What we plan to do next

We see multiple avenues for this work to continue. First, the positive feedback we received on our public data survey suggests a strong desire amongst researchers for further clarity on how to ethically and legally collect and use public data. Work in this area could have a long-term goal of generating consensus amongst a wide range of different stakeholders, eg platform representatives, researchers and policymakers. However, given that our initial research suggests that different research communities hold differing views about public data and its legal and ethical use, an initial phase of further work could focus on generating consensus amongst researchers first. Ultimately, by generating consensus, the research community may be able to come together to more effectively petition platforms and/ or policymakers for clearer access protocols and licensing with regards to public data.

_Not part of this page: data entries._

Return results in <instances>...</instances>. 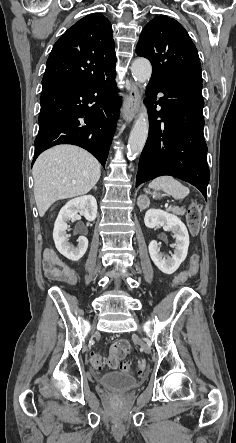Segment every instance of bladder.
<instances>
[{"label": "bladder", "mask_w": 236, "mask_h": 443, "mask_svg": "<svg viewBox=\"0 0 236 443\" xmlns=\"http://www.w3.org/2000/svg\"><path fill=\"white\" fill-rule=\"evenodd\" d=\"M99 384L106 388H131L138 384V379L128 372H108L101 376Z\"/></svg>", "instance_id": "obj_1"}]
</instances>
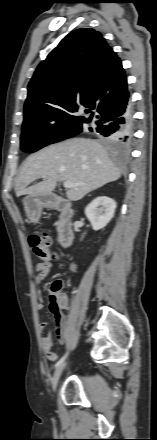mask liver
Masks as SVG:
<instances>
[{"instance_id":"liver-1","label":"liver","mask_w":157,"mask_h":440,"mask_svg":"<svg viewBox=\"0 0 157 440\" xmlns=\"http://www.w3.org/2000/svg\"><path fill=\"white\" fill-rule=\"evenodd\" d=\"M120 177L121 171L98 141L74 138L30 155L20 169L15 193L17 197L48 195L58 181H70L74 186L67 190L66 196L71 201H78ZM39 178H43V181L28 187Z\"/></svg>"}]
</instances>
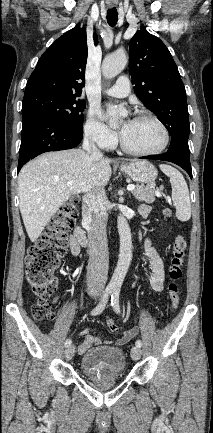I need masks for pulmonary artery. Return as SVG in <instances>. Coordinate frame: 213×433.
Masks as SVG:
<instances>
[{
  "instance_id": "pulmonary-artery-1",
  "label": "pulmonary artery",
  "mask_w": 213,
  "mask_h": 433,
  "mask_svg": "<svg viewBox=\"0 0 213 433\" xmlns=\"http://www.w3.org/2000/svg\"><path fill=\"white\" fill-rule=\"evenodd\" d=\"M105 93L112 97L124 98L130 93L129 79L126 76L118 78L115 85L105 90Z\"/></svg>"
}]
</instances>
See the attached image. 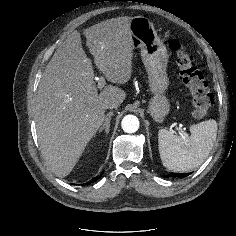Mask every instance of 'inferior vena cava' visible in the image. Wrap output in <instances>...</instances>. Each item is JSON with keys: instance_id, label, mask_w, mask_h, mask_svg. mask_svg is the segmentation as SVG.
Masks as SVG:
<instances>
[{"instance_id": "obj_1", "label": "inferior vena cava", "mask_w": 236, "mask_h": 236, "mask_svg": "<svg viewBox=\"0 0 236 236\" xmlns=\"http://www.w3.org/2000/svg\"><path fill=\"white\" fill-rule=\"evenodd\" d=\"M119 105L117 103H108L106 105V109H113V108H117Z\"/></svg>"}]
</instances>
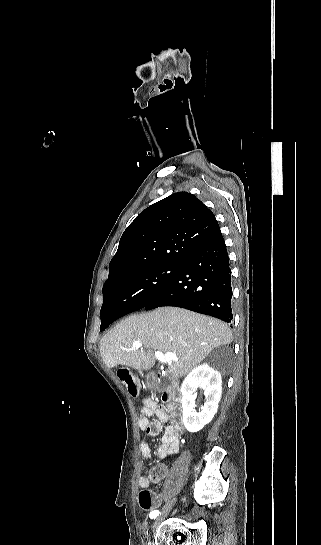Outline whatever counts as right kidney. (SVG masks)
Instances as JSON below:
<instances>
[{"label":"right kidney","mask_w":321,"mask_h":545,"mask_svg":"<svg viewBox=\"0 0 321 545\" xmlns=\"http://www.w3.org/2000/svg\"><path fill=\"white\" fill-rule=\"evenodd\" d=\"M221 383L219 371H214L207 363L199 365L185 377L181 387L183 423L189 433L201 431L216 415L222 395ZM198 387L203 389L205 395L201 413H195L193 393H196Z\"/></svg>","instance_id":"obj_1"}]
</instances>
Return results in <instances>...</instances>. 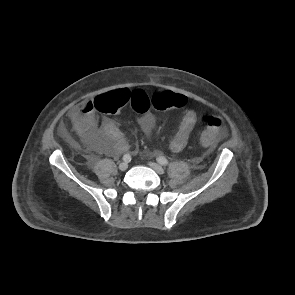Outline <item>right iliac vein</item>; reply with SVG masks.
Instances as JSON below:
<instances>
[{
	"mask_svg": "<svg viewBox=\"0 0 295 295\" xmlns=\"http://www.w3.org/2000/svg\"><path fill=\"white\" fill-rule=\"evenodd\" d=\"M127 168H128V163H127V162H121V163L119 164V169H120L121 171H125Z\"/></svg>",
	"mask_w": 295,
	"mask_h": 295,
	"instance_id": "1",
	"label": "right iliac vein"
}]
</instances>
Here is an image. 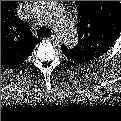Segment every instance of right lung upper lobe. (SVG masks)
Masks as SVG:
<instances>
[{
	"label": "right lung upper lobe",
	"mask_w": 121,
	"mask_h": 121,
	"mask_svg": "<svg viewBox=\"0 0 121 121\" xmlns=\"http://www.w3.org/2000/svg\"><path fill=\"white\" fill-rule=\"evenodd\" d=\"M3 8L4 10L1 9V55L4 49L11 54L17 51L20 53L22 48H27L34 43L32 42L33 37L28 33L26 25L14 17L12 11L5 10L9 9V4Z\"/></svg>",
	"instance_id": "1"
}]
</instances>
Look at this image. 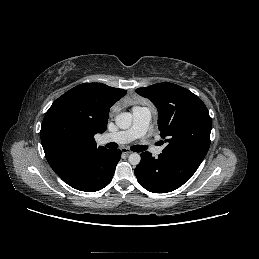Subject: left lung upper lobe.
Wrapping results in <instances>:
<instances>
[{"instance_id":"1","label":"left lung upper lobe","mask_w":259,"mask_h":259,"mask_svg":"<svg viewBox=\"0 0 259 259\" xmlns=\"http://www.w3.org/2000/svg\"><path fill=\"white\" fill-rule=\"evenodd\" d=\"M136 92L158 109L161 137L168 139L164 154L202 161L210 146L212 120L202 100L191 91L173 83H159Z\"/></svg>"}]
</instances>
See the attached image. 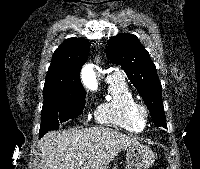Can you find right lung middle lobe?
Listing matches in <instances>:
<instances>
[{
	"label": "right lung middle lobe",
	"mask_w": 200,
	"mask_h": 169,
	"mask_svg": "<svg viewBox=\"0 0 200 169\" xmlns=\"http://www.w3.org/2000/svg\"><path fill=\"white\" fill-rule=\"evenodd\" d=\"M86 93L44 98L39 137L49 130L57 129L59 124L73 119L83 111Z\"/></svg>",
	"instance_id": "1"
}]
</instances>
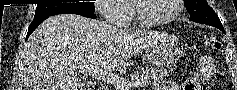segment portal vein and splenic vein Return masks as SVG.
<instances>
[{
	"instance_id": "18ae733b",
	"label": "portal vein and splenic vein",
	"mask_w": 237,
	"mask_h": 90,
	"mask_svg": "<svg viewBox=\"0 0 237 90\" xmlns=\"http://www.w3.org/2000/svg\"><path fill=\"white\" fill-rule=\"evenodd\" d=\"M79 72H86V70H82V68H79ZM91 78H102L104 82H110V84H114L116 90H129L133 84H129V82H126L125 78H119V76H115V74H98V72H95V74H89Z\"/></svg>"
}]
</instances>
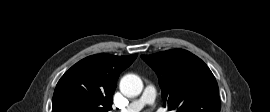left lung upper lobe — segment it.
Instances as JSON below:
<instances>
[{
  "instance_id": "5c2ea615",
  "label": "left lung upper lobe",
  "mask_w": 270,
  "mask_h": 112,
  "mask_svg": "<svg viewBox=\"0 0 270 112\" xmlns=\"http://www.w3.org/2000/svg\"><path fill=\"white\" fill-rule=\"evenodd\" d=\"M141 57L155 70L168 110L220 112L216 79L200 58L183 49Z\"/></svg>"
}]
</instances>
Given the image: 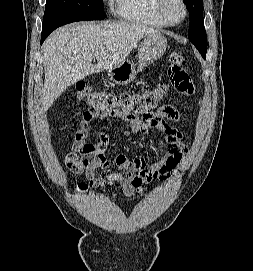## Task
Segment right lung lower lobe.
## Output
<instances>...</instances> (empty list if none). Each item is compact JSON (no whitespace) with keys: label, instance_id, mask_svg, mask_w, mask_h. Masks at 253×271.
<instances>
[{"label":"right lung lower lobe","instance_id":"98d812e1","mask_svg":"<svg viewBox=\"0 0 253 271\" xmlns=\"http://www.w3.org/2000/svg\"><path fill=\"white\" fill-rule=\"evenodd\" d=\"M50 33H42L41 35V44L44 42V40L46 39V37L49 35Z\"/></svg>","mask_w":253,"mask_h":271}]
</instances>
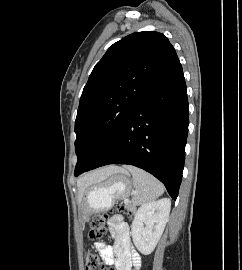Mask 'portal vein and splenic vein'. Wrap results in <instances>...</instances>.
Masks as SVG:
<instances>
[{
    "instance_id": "1",
    "label": "portal vein and splenic vein",
    "mask_w": 242,
    "mask_h": 270,
    "mask_svg": "<svg viewBox=\"0 0 242 270\" xmlns=\"http://www.w3.org/2000/svg\"><path fill=\"white\" fill-rule=\"evenodd\" d=\"M124 202H125V204H128L129 203V199H125Z\"/></svg>"
}]
</instances>
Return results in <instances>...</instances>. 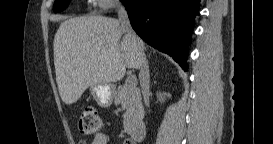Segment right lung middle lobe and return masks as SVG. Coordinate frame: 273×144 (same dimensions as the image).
Here are the masks:
<instances>
[{
  "label": "right lung middle lobe",
  "instance_id": "right-lung-middle-lobe-1",
  "mask_svg": "<svg viewBox=\"0 0 273 144\" xmlns=\"http://www.w3.org/2000/svg\"><path fill=\"white\" fill-rule=\"evenodd\" d=\"M70 0H56L54 4L53 11L54 12H60L64 10L67 6Z\"/></svg>",
  "mask_w": 273,
  "mask_h": 144
}]
</instances>
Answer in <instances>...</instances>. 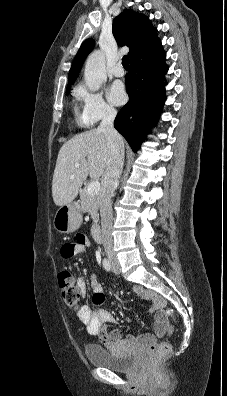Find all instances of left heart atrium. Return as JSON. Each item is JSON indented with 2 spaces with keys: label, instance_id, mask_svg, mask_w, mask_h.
<instances>
[{
  "label": "left heart atrium",
  "instance_id": "1",
  "mask_svg": "<svg viewBox=\"0 0 227 396\" xmlns=\"http://www.w3.org/2000/svg\"><path fill=\"white\" fill-rule=\"evenodd\" d=\"M108 99L115 105H122L126 102L127 95L121 83H114L108 91Z\"/></svg>",
  "mask_w": 227,
  "mask_h": 396
}]
</instances>
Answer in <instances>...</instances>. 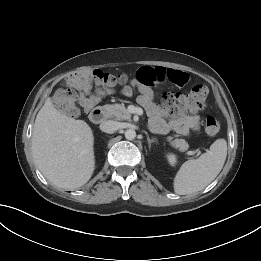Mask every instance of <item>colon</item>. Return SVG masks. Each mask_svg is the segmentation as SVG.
Listing matches in <instances>:
<instances>
[{"label": "colon", "mask_w": 261, "mask_h": 261, "mask_svg": "<svg viewBox=\"0 0 261 261\" xmlns=\"http://www.w3.org/2000/svg\"><path fill=\"white\" fill-rule=\"evenodd\" d=\"M128 81L124 74L114 75L95 70L90 74V90L98 94L110 92L118 85H124ZM208 90L204 85H196L187 93L166 92L162 96L164 107L170 112H191L204 108ZM56 107L69 116L77 114L76 93L71 84L57 90L54 96ZM220 129L219 121L209 115L205 118V131L209 135H215Z\"/></svg>", "instance_id": "5ec220e1"}]
</instances>
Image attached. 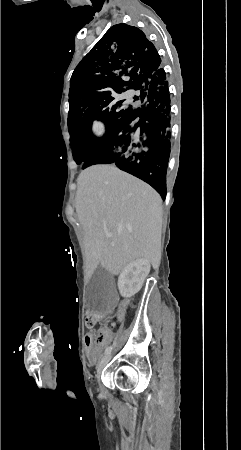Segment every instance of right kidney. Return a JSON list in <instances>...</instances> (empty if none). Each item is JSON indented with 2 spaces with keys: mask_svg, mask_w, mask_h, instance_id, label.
Masks as SVG:
<instances>
[{
  "mask_svg": "<svg viewBox=\"0 0 241 450\" xmlns=\"http://www.w3.org/2000/svg\"><path fill=\"white\" fill-rule=\"evenodd\" d=\"M149 260H134L123 268L118 278V290L123 298H131L141 290L145 278L150 272Z\"/></svg>",
  "mask_w": 241,
  "mask_h": 450,
  "instance_id": "1",
  "label": "right kidney"
}]
</instances>
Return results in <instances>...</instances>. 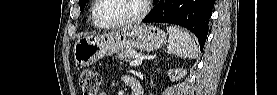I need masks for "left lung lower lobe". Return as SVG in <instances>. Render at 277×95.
<instances>
[{
  "mask_svg": "<svg viewBox=\"0 0 277 95\" xmlns=\"http://www.w3.org/2000/svg\"><path fill=\"white\" fill-rule=\"evenodd\" d=\"M143 22L172 23L183 26L198 38L203 50L208 34V21L215 0H161Z\"/></svg>",
  "mask_w": 277,
  "mask_h": 95,
  "instance_id": "left-lung-lower-lobe-1",
  "label": "left lung lower lobe"
}]
</instances>
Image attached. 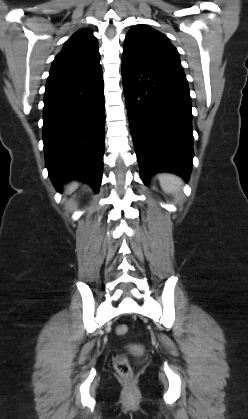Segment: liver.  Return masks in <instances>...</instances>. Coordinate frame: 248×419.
I'll return each instance as SVG.
<instances>
[{"mask_svg": "<svg viewBox=\"0 0 248 419\" xmlns=\"http://www.w3.org/2000/svg\"><path fill=\"white\" fill-rule=\"evenodd\" d=\"M77 185H78L77 183H72L71 186H70V189L75 188Z\"/></svg>", "mask_w": 248, "mask_h": 419, "instance_id": "6515ba94", "label": "liver"}]
</instances>
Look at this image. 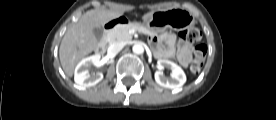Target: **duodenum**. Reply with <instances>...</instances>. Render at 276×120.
Segmentation results:
<instances>
[{
    "instance_id": "1",
    "label": "duodenum",
    "mask_w": 276,
    "mask_h": 120,
    "mask_svg": "<svg viewBox=\"0 0 276 120\" xmlns=\"http://www.w3.org/2000/svg\"><path fill=\"white\" fill-rule=\"evenodd\" d=\"M127 23V20L123 17L121 18H117L115 20H112L110 22H108L106 25H105V29H104V38L103 40L99 43L98 47H97V52L99 54H103L105 53L106 49H107V42H108V38H109V34L110 32L116 28L117 26H120V25H123V24H126Z\"/></svg>"
}]
</instances>
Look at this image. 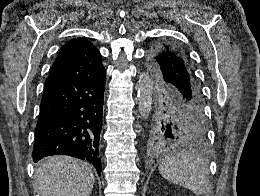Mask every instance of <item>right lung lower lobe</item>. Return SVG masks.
Instances as JSON below:
<instances>
[{"mask_svg":"<svg viewBox=\"0 0 260 196\" xmlns=\"http://www.w3.org/2000/svg\"><path fill=\"white\" fill-rule=\"evenodd\" d=\"M104 89L105 72L43 94L32 153L34 162L51 155L73 156L91 162L100 176Z\"/></svg>","mask_w":260,"mask_h":196,"instance_id":"98d812e1","label":"right lung lower lobe"}]
</instances>
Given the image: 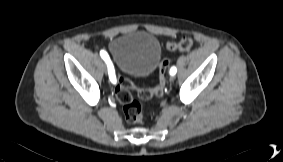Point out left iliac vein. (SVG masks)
Returning a JSON list of instances; mask_svg holds the SVG:
<instances>
[{
    "mask_svg": "<svg viewBox=\"0 0 283 162\" xmlns=\"http://www.w3.org/2000/svg\"><path fill=\"white\" fill-rule=\"evenodd\" d=\"M175 79V77H174V75H172L171 77H170V80H174Z\"/></svg>",
    "mask_w": 283,
    "mask_h": 162,
    "instance_id": "obj_1",
    "label": "left iliac vein"
}]
</instances>
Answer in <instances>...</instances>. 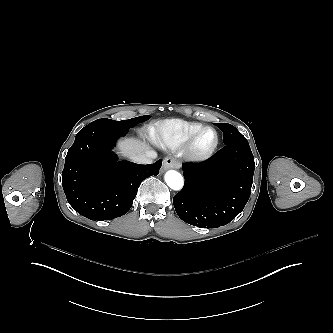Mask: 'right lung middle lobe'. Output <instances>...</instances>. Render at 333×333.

Finally, we see the need for research into other pressing global challenges that were out of scope for this project, including:

  1. How to enable researchers to access data currently held in disparate regions and jurisdictions by a range of different actors. For instance, through developing networks and infrastructure to enable natural history museums to connect their collections to facilitate climate research, clarifying the provenance and lineage of important datasets used in research and AI training or facilitating the sharing of datasets produced through academic research experiments with researchers working in other fields and other regions.
  2. How to enable researchers to connect, share findings and trace impact across academia and the private, public and third sectors. For instance, through supporting the citation of ‘grey literature’ within academic research and supporting the development of infrastructure such as identifiers, concept schemas and search platforms that are interoperable across diverse research sectors.
  3. How to break down silos created when research findings and data are held behind paywalls. For instance, through supporting open science and open access movements or initiatives aimed at increasing transparency around licensing or developing free alternatives to paywalled research.
  4. How to help fill in gaps in important research datasets to ensure that people and communities across the world are able to benefit from research and innovation. For instance, by supporting projects aimed at ensuring that less-used languages are included in the datasets used to train natural language models, or increasing the representatives and use of spatial demographic datasets.